Silent Sally
Ford is counting on big range and a big personality to help the Mustang Mach-E BEV succeed in New Zealand
Let’s get off on the right foot by establishing that the Mach-E is Ford’s answer to the question “What if our new family battery electric vehicle (BEV) was a Mustang?”, rather than “What if we made the Mustang into a BEV?” It’s a subtle but significant distinction, which is clearer now than it was when the Mach-E was launched in the US back in 2020. Because as we’re getting ready for the launch of Mach-E in New Zealand early next year, we also now have a new seventh-generation version of the Mustang sports car on the way, in all its ICE glory.

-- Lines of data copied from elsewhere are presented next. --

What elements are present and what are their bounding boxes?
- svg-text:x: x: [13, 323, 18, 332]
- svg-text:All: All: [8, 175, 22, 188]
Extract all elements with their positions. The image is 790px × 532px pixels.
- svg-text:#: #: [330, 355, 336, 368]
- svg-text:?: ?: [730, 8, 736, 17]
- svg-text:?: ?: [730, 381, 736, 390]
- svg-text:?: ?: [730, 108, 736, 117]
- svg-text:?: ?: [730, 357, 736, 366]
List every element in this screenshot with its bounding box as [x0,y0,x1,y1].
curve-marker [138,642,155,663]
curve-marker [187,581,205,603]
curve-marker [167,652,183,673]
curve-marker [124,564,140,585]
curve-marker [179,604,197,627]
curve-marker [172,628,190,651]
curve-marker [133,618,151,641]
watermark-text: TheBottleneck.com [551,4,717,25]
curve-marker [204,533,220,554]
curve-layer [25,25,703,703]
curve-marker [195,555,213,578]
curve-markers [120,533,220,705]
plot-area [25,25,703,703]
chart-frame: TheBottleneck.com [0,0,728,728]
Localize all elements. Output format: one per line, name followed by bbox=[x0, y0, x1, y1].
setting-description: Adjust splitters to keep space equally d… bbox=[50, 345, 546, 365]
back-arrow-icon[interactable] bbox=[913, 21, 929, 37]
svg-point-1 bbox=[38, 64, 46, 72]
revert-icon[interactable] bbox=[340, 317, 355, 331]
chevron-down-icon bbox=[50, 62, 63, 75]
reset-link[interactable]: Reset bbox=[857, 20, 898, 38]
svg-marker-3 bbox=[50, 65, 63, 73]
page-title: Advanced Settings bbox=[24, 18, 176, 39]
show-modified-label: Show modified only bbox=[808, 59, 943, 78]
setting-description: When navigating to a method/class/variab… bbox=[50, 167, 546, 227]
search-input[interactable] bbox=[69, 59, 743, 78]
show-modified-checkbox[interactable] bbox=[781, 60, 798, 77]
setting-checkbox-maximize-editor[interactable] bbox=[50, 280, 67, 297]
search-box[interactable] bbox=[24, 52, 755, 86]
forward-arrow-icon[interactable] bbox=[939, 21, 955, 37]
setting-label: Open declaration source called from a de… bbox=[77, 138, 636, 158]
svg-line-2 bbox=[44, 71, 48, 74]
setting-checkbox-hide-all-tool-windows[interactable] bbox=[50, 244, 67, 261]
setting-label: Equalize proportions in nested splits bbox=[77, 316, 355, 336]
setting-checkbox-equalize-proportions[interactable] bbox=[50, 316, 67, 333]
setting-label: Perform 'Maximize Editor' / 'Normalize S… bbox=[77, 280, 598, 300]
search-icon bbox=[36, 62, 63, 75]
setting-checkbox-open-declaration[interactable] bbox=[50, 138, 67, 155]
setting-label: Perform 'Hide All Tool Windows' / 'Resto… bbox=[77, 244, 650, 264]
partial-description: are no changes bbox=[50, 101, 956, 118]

So it’s not a case of one or the other; we’ll have both. The MachE is an expansion of the Mustang brand, rather than a completely new direction.

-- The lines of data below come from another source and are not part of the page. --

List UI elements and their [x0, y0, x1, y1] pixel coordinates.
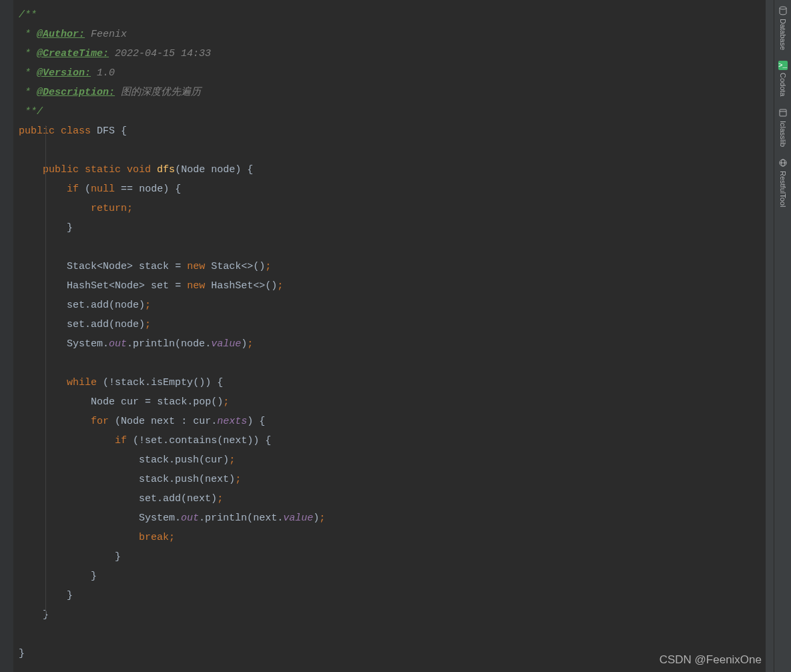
globe-icon: [778, 157, 788, 168]
svg-rect-1: [780, 109, 786, 116]
code-line: }: [13, 547, 766, 567]
database-tool[interactable]: Database: [778, 5, 788, 50]
editor-gutter: [0, 0, 13, 672]
code-line: [13, 141, 766, 160]
database-icon: [778, 5, 788, 16]
code-line: stack.push(cur);: [13, 450, 766, 470]
code-line: HashSet<Node> set = new HashSet<>();: [13, 276, 766, 296]
code-line: * @CreateTime: 2022-04-15 14:33: [13, 44, 766, 63]
code-line: /**: [13, 5, 766, 25]
code-line: [13, 354, 766, 373]
tool-label: Codota: [779, 73, 787, 96]
code-line: while (!stack.isEmpty()) {: [13, 373, 766, 392]
code-line: System.out.println(next.value);: [13, 509, 766, 528]
code-line: public class DFS {: [13, 121, 766, 141]
code-line: [13, 238, 766, 257]
codota-icon: >_: [778, 61, 788, 70]
code-line: }: [13, 644, 766, 663]
code-line: set.add(node);: [13, 315, 766, 334]
code-line: }: [13, 586, 766, 605]
code-line: }: [13, 218, 766, 238]
code-line: for (Node next : cur.nexts) {: [13, 412, 766, 431]
restful-tool[interactable]: RestfulTool: [778, 157, 788, 207]
code-line: System.out.println(node.value);: [13, 334, 766, 354]
code-line: if (null == node) {: [13, 180, 766, 199]
svg-point-0: [780, 7, 786, 9]
watermark: CSDN @FeenixOne: [660, 653, 762, 667]
indent-guide: [45, 125, 46, 617]
code-line: set.add(node);: [13, 296, 766, 315]
code-line: Stack<Node> stack = new Stack<>();: [13, 257, 766, 276]
code-line: stack.push(next);: [13, 470, 766, 489]
tool-window-bar: Database >_ Codota Iclasslib RestfulTool: [774, 0, 791, 672]
code-line: Node cur = stack.pop();: [13, 392, 766, 412]
code-line: set.add(next);: [13, 489, 766, 509]
code-line: * @Version: 1.0: [13, 63, 766, 83]
vertical-scrollbar[interactable]: [766, 0, 774, 672]
code-line: * @Author: Feenix: [13, 25, 766, 44]
code-line: [13, 625, 766, 644]
codota-tool[interactable]: >_ Codota: [778, 61, 788, 96]
code-line: public static void dfs(Node node) {: [13, 160, 766, 180]
code-line: }: [13, 605, 766, 625]
classlib-icon: [778, 107, 788, 118]
code-line: return;: [13, 199, 766, 218]
tool-label: Iclasslib: [779, 121, 787, 147]
code-line: **/: [13, 102, 766, 121]
code-line: }: [13, 567, 766, 586]
tool-label: Database: [779, 19, 787, 50]
code-line: if (!set.contains(next)) {: [13, 431, 766, 450]
tool-label: RestfulTool: [779, 171, 787, 207]
classlib-tool[interactable]: Iclasslib: [778, 107, 788, 147]
code-line: break;: [13, 528, 766, 547]
code-line: * @Description: 图的深度优先遍历: [13, 83, 766, 102]
code-editor[interactable]: /** * @Author: Feenix * @CreateTime: 202…: [13, 0, 766, 672]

Globally, 80 per cent of MachE buyers have been new to the Ford brand, so it seems like the strategy is working.
The Mach-E meets NZ’s trending BEV market segments comprehensively: a medium-sized five-door SUV in a range of battery/drivetrain configurations that should bridge the gap between a sub-$80k price (so buyers can take advantage of that sweet $8625 Clean Car Discount) and the obligatory crazy-fast version.
Now, about that price: we don’t know it yet. We do know there will be a 76kWh rear-drive model that’s surely intended to duck under the Clean Car price cap. The midrange version picks up a 99kWh battery and dual- motor AWD, while the range-topping GT really ramps up the power and performance: it has an extra 100kW over the standard AWD and gets to 100km/h two seconds faster (3.8 seconds).
You’ll note the Mach-E has pretty big battery capacity by market standards. Part of Ford’s strategy with models like this and the F-150 Lightning is to try and show customers that you don’t have to compromise too much with BEVs in day-to-day use. Even the entry RWD does 440km (mind you, its battery is as big as an upmarket-specification Kia EV6 or Hyundai Ioniq 5). The AWD achieves 540km on the WLTP cycle, while the GT drops 40km but still sits at a handy 500km — which is about where Ford says those considering the switch to BEV get engaged with the concept.
We drove the Mach-E AWD in Detroit this month as part of a Ford media programme around the North American International Auto Show (NAIAS).
Notwithstanding the location of the steering wheel (left) and the length of the drive route (short), first impressions are of a polished BEV-SUV that treads the line between sportiness and practicality remarkably well. The steering is not strong on feel (few mainstream BEVs are) but you can configure different weights as you cycle through the three drive modes: Whisper, Engage and Unbridled. Ha ha.
As those modes suggest, you can have smooth silence or a bit more interaction: “1-Pedal Drive” is available with one touch, as is a “Propulsion Sound”. Familiar BEV stuff, but all nicely executed.
The suspension is on the firmer side of family motoring, but still comfortable — at least on the roads around Ford World Headquarters in Dearborn where we drove it.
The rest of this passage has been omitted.